Is that regret flickering across her face? Does she wish she never married my father, that there was an easy way to undo their joint mistake?

“Wait, what?” Scarlett’s parents called my dad? Did they tell him about my plans for their basement? What did Scarlett tell them? I’m not sure if I should be angry or thrilled, because right now, I have in my hand a plane ticket, an actual plane ticket that will take me from here to home, to Scarlett and to a life that’s familiar, in under six hours door to door. We didn’t fly out here when we moved. Instead, Dad and I caravanned our two cars through too many states. The world flat and devoid of life: miles upon miles of nothing but dust. The occasional stop at McDonald’s to eat and pee, a gas station to refill, a cheap motel to sleep. My mind as blank and empty as the roads. As numb as SN feels playing Xbox.

We barely talked, my dad and I, on the trip. He might have tried, I don’t know. Only once did Rachel come up, over lunch at an Arby’s, as if he were answering a question I hadn’t even asked.

“Rachel’s an extraordinary woman. You’ll see. Don’t worry, you’ll see,” he said, though I hadn’t said I was worried. I hadn’t said anything at all.

“Apparently, Scarlett’s mom said she was concerned about you. And frankly, so am I,” Rachel says now. “Go. Enjoy. And then come back to us refreshed. Your dad has…well, he saved my life. He’s totally real and normal and understands what I’ve been through, and I couldn’t be more grateful for that. We’re so different, but together we’re stronger. Whole. But I don’t want you to think that I don’t realize that this—all of this—has come at a cost to you.”

She’s matter-of-fact. Her voice a normal decibel for once.

“Everyone in this house understands how hard it can be to start over,” she says.

I look at my ticket. I leave Friday morning, get back Sunday night.

“What about school?”

“Theo will email you notes and stuff, and we’ll let your teachers know it’s an excused absence. You deserve this.” Rachel pats the bed next to her, invites me to sit. I’ve been pacing, I realize now, midstep, on my second lap around the room.

I sit, stare at the ticket. Coffee with SN/Caleb on Thursday, his mask unveiled, I hope, and then I’m off. I’ll miss my weekly “Waste Land” meeting with Ethan, but he’ll understand. Scarlett and I will watch bad television and pop microwave popcorn and eat real pizza, not this whole-wheat-crust crap they have in California. I will talk and she will listen, and there will be no need to explain everything or have anything explained; we’ve known each other too long for all of that. I even want to drink that green tea her mom always brews, the one I used to think tasted like pee but that now makes me think of home.
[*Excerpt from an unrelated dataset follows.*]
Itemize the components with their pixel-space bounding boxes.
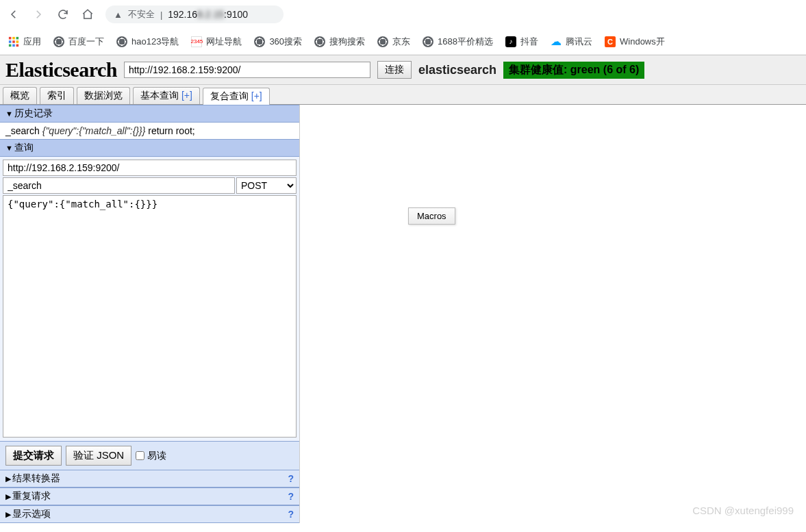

“Thank you,” I say, and force myself to look Rachel in the eye. My dad didn’t do this, I realize. Big gestures are not his style, or at least, they weren’t before he married Rachel. And a plane ticket was never something that could be so casually purchased. “I…”
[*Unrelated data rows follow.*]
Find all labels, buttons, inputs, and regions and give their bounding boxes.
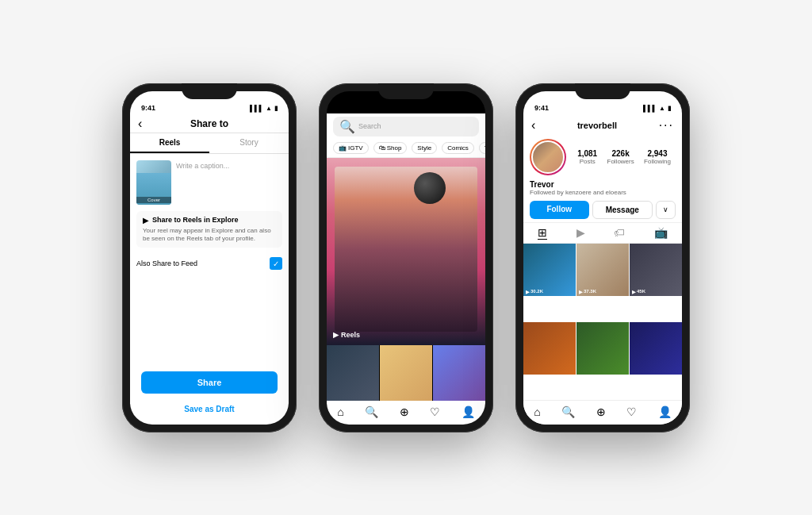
- stat-following: 2,943 Following: [644, 149, 671, 165]
- tab-reels[interactable]: ▶: [576, 226, 585, 240]
- nav-profile[interactable]: 👤: [462, 405, 475, 418]
- nav-add[interactable]: ⊕: [400, 405, 409, 418]
- tag-igtv[interactable]: 📺 IGTV: [333, 142, 369, 154]
- followed-by: Followed by kenzoere and eloears: [530, 189, 676, 196]
- grid-cell-6[interactable]: [630, 322, 682, 375]
- battery-icon-3: ▮: [668, 105, 671, 112]
- tab-tagged[interactable]: 🏷: [614, 226, 625, 240]
- prof-nav-heart[interactable]: ♡: [626, 405, 637, 418]
- reel-main[interactable]: ▶ Reels: [327, 158, 485, 345]
- profile-name: Trevor: [530, 180, 676, 189]
- profile-more-button[interactable]: ···: [659, 118, 674, 133]
- profile-grid: ▶ 30.2K ▶ 37.3K ▶ 45K: [523, 244, 682, 400]
- battery-icon-2: ▮: [471, 105, 474, 112]
- followers-label: Followers: [607, 158, 634, 165]
- tag-tvmovie[interactable]: TV & Movie: [479, 142, 485, 154]
- nav-search[interactable]: 🔍: [365, 405, 378, 418]
- share-button[interactable]: Share: [141, 371, 278, 394]
- profile-back-button[interactable]: ‹: [531, 118, 535, 133]
- caption-input[interactable]: Write a caption...: [176, 160, 282, 170]
- reel-cell-3[interactable]: [433, 345, 485, 401]
- profile-name-row: Trevor Followed by kenzoere and eloears: [523, 180, 682, 198]
- profile-info: 1,081 Posts 226k Followers 2,943 Followi…: [523, 136, 682, 180]
- scene: 9:41 ▌▌▌ ▲ ▮ ‹ Share to Reels Story: [0, 0, 812, 515]
- explore-nav: ⌂ 🔍 ⊕ ♡ 👤: [327, 401, 485, 425]
- avatar: [530, 139, 566, 175]
- tab-reels[interactable]: Reels: [130, 133, 209, 153]
- following-count: 2,943: [644, 149, 671, 158]
- signal-icon-3: ▌▌▌: [643, 105, 657, 112]
- status-icons-1: ▌▌▌ ▲ ▮: [250, 105, 278, 112]
- message-button[interactable]: Message: [592, 201, 653, 219]
- explore-title-row: ▶ Share to Reels in Explore: [143, 216, 276, 225]
- tab-grid[interactable]: ⊞: [538, 226, 547, 240]
- notch: [182, 83, 237, 99]
- posts-label: Posts: [577, 158, 597, 165]
- following-label: Following: [644, 158, 671, 165]
- status-time-3: 9:41: [534, 104, 549, 112]
- back-button[interactable]: ‹: [138, 117, 142, 131]
- posts-count: 1,081: [577, 149, 597, 158]
- explore-section: ▶ Share to Reels in Explore Your reel ma…: [136, 211, 282, 248]
- profile-nav: ⌂ 🔍 ⊕ ♡ 👤: [523, 400, 682, 425]
- wifi-icon-3: ▲: [659, 105, 665, 112]
- prof-nav-home[interactable]: ⌂: [534, 405, 540, 418]
- feed-label: Also Share to Feed: [136, 259, 197, 267]
- followers-count: 226k: [607, 149, 634, 158]
- draft-button[interactable]: Save as Draft: [136, 400, 282, 418]
- battery-icon: ▮: [274, 105, 278, 112]
- reel-cell-1[interactable]: [327, 345, 379, 401]
- tab-igtv[interactable]: 📺: [654, 226, 668, 240]
- notch-2: [378, 83, 434, 99]
- phone-explore: 9:41 ▌▌▌ ▲ ▮ 🔍 Search 📺 IGTV 🛍 Shop Styl…: [319, 83, 493, 432]
- search-bar: 🔍 Search: [327, 113, 485, 140]
- grid-cell-4[interactable]: [523, 322, 576, 375]
- search-box[interactable]: 🔍 Search: [333, 117, 479, 136]
- caption-area: Cover Write a caption...: [136, 160, 282, 205]
- reel-cell-2[interactable]: [380, 345, 432, 401]
- tab-story[interactable]: Story: [209, 133, 289, 153]
- grid-count-1: ▶ 30.2K: [526, 289, 543, 294]
- explore-icon: ▶: [143, 216, 149, 225]
- reel-person-bg: [335, 167, 477, 332]
- stat-followers: 226k Followers: [607, 149, 634, 165]
- wifi-icon-2: ▲: [462, 105, 469, 112]
- feed-toggle-check[interactable]: ✓: [270, 257, 282, 270]
- phone-profile: 9:41 ▌▌▌ ▲ ▮ ‹ trevorbell ··· 1,081: [515, 83, 690, 432]
- share-header: ‹ Share to: [130, 113, 289, 133]
- status-icons-3: ▌▌▌ ▲ ▮: [643, 105, 671, 112]
- avatar-image: [531, 140, 565, 174]
- search-placeholder: Search: [358, 122, 381, 130]
- nav-home[interactable]: ⌂: [337, 405, 343, 418]
- grid-count-3: ▶ 45K: [632, 289, 645, 294]
- tag-comics[interactable]: Comics: [442, 142, 474, 154]
- nav-heart[interactable]: ♡: [430, 405, 440, 418]
- status-icons-2: ▌▌▌ ▲ ▮: [446, 105, 474, 112]
- notch-3: [575, 83, 630, 99]
- explore-tags: 📺 IGTV 🛍 Shop Style Comics TV & Movie: [327, 140, 485, 158]
- prof-nav-profile[interactable]: 👤: [658, 405, 672, 418]
- profile-header: ‹ trevorbell ···: [523, 113, 682, 136]
- share-content: Cover Write a caption... ▶ Share to Reel…: [130, 154, 289, 425]
- reel-label: ▶ Reels: [333, 331, 360, 339]
- wifi-icon: ▲: [266, 105, 272, 112]
- tag-shop[interactable]: 🛍 Shop: [373, 142, 408, 154]
- dropdown-button[interactable]: ∨: [656, 201, 676, 219]
- search-icon: 🔍: [339, 119, 355, 134]
- explore-desc: Your reel may appear in Explore and can …: [143, 227, 276, 244]
- grid-cell-5[interactable]: [576, 322, 629, 375]
- profile-actions: Follow Message ∨: [523, 198, 682, 222]
- grid-cell-3[interactable]: ▶ 45K: [630, 244, 682, 296]
- profile-tabs: ⊞ ▶ 🏷 📺: [523, 222, 682, 244]
- explore-title: Share to Reels in Explore: [152, 216, 239, 224]
- follow-button[interactable]: Follow: [530, 201, 589, 219]
- tag-style[interactable]: Style: [412, 142, 437, 154]
- share-tabs: Reels Story: [130, 133, 289, 154]
- reel-background: ▶ Reels: [327, 158, 485, 345]
- prof-nav-add[interactable]: ⊕: [596, 405, 606, 418]
- grid-count-2: ▶ 37.3K: [579, 289, 596, 294]
- grid-cell-2[interactable]: ▶ 37.3K: [576, 244, 629, 296]
- grid-cell-1[interactable]: ▶ 30.2K: [523, 244, 576, 296]
- prof-nav-search[interactable]: 🔍: [561, 405, 575, 418]
- signal-icon-2: ▌▌▌: [446, 105, 460, 112]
My eyes water, and I stare straight ahead to get the tears under control. Not here, not now. The tears only seem to come when they are least wanted, almost never in the quiet depths of night, when the emptiness is so real, it feels like a phantom limb. When tears would actually feel something like relief.

“No problem,” Rachel says, and stands up. “But just so you know, there is one condition.”

I wait for it. What could she possibly want from me? Rent money? For me to make up with my dad?

“You have to come back.”



Me: OMG! OMG! OMG! 2 sleeps!

Scarlett: Woot! Woot!

Me: What did you tell your parents? Obvi they freaked.